- [INSTRUCTIONS FOR THE TASK] Locate every line in the records below that holds the word "contacts" and return each one.

DATA SHOWN START

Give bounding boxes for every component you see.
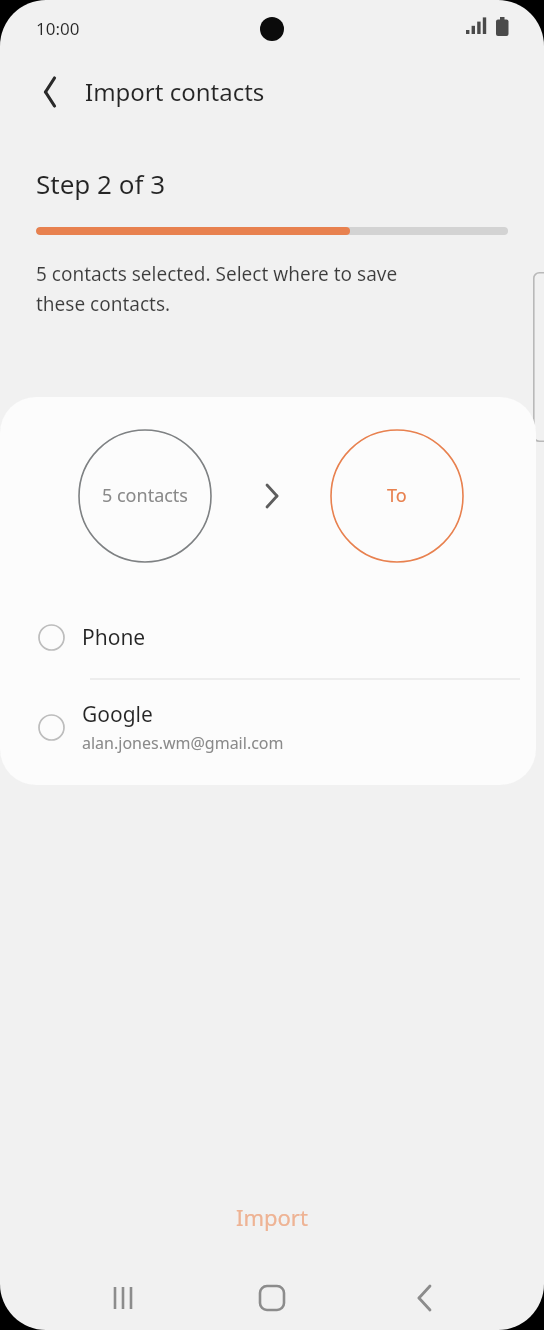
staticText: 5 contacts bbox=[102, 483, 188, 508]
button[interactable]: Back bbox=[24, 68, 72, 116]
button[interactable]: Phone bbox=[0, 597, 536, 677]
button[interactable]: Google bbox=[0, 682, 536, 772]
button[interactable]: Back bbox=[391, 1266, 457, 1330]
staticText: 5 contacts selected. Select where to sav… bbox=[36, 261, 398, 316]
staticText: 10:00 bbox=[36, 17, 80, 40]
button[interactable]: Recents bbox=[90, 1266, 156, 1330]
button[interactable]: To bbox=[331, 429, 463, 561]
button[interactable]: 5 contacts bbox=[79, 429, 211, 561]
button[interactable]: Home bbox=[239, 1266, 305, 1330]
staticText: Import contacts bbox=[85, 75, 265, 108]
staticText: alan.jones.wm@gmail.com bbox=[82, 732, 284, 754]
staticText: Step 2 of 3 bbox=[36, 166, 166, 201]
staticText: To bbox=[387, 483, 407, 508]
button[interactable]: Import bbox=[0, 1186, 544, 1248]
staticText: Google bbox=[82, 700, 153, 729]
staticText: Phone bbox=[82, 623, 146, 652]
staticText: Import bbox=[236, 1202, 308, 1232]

DATA SHOWN END
DATA SHOWN START

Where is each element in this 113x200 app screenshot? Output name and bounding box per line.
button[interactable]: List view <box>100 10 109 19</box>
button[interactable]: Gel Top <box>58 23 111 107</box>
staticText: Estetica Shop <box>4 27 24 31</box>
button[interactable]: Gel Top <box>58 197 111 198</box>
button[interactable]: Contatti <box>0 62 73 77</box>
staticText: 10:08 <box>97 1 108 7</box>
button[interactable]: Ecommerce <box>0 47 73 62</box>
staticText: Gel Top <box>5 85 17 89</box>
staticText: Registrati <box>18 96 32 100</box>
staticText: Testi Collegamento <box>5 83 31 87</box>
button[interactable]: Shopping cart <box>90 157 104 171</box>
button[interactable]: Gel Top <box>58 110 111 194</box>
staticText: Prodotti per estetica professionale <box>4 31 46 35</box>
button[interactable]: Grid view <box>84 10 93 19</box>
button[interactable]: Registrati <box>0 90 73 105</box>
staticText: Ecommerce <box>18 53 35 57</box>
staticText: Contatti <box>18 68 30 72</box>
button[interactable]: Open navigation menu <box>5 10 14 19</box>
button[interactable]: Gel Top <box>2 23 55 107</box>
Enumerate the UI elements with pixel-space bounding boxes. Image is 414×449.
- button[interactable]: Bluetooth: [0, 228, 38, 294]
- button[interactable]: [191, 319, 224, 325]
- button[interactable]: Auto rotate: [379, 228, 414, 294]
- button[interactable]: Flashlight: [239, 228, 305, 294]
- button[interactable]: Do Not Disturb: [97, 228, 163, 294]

DATA SHOWN END

- [RESULT OF THE TASK]
staticText: 5 contacts bbox=[102, 483, 188, 508]
staticText: 5 contacts selected. Select where to sav… bbox=[36, 261, 398, 316]
button[interactable]: 5 contacts bbox=[79, 429, 211, 561]
staticText: Import contacts bbox=[85, 75, 265, 108]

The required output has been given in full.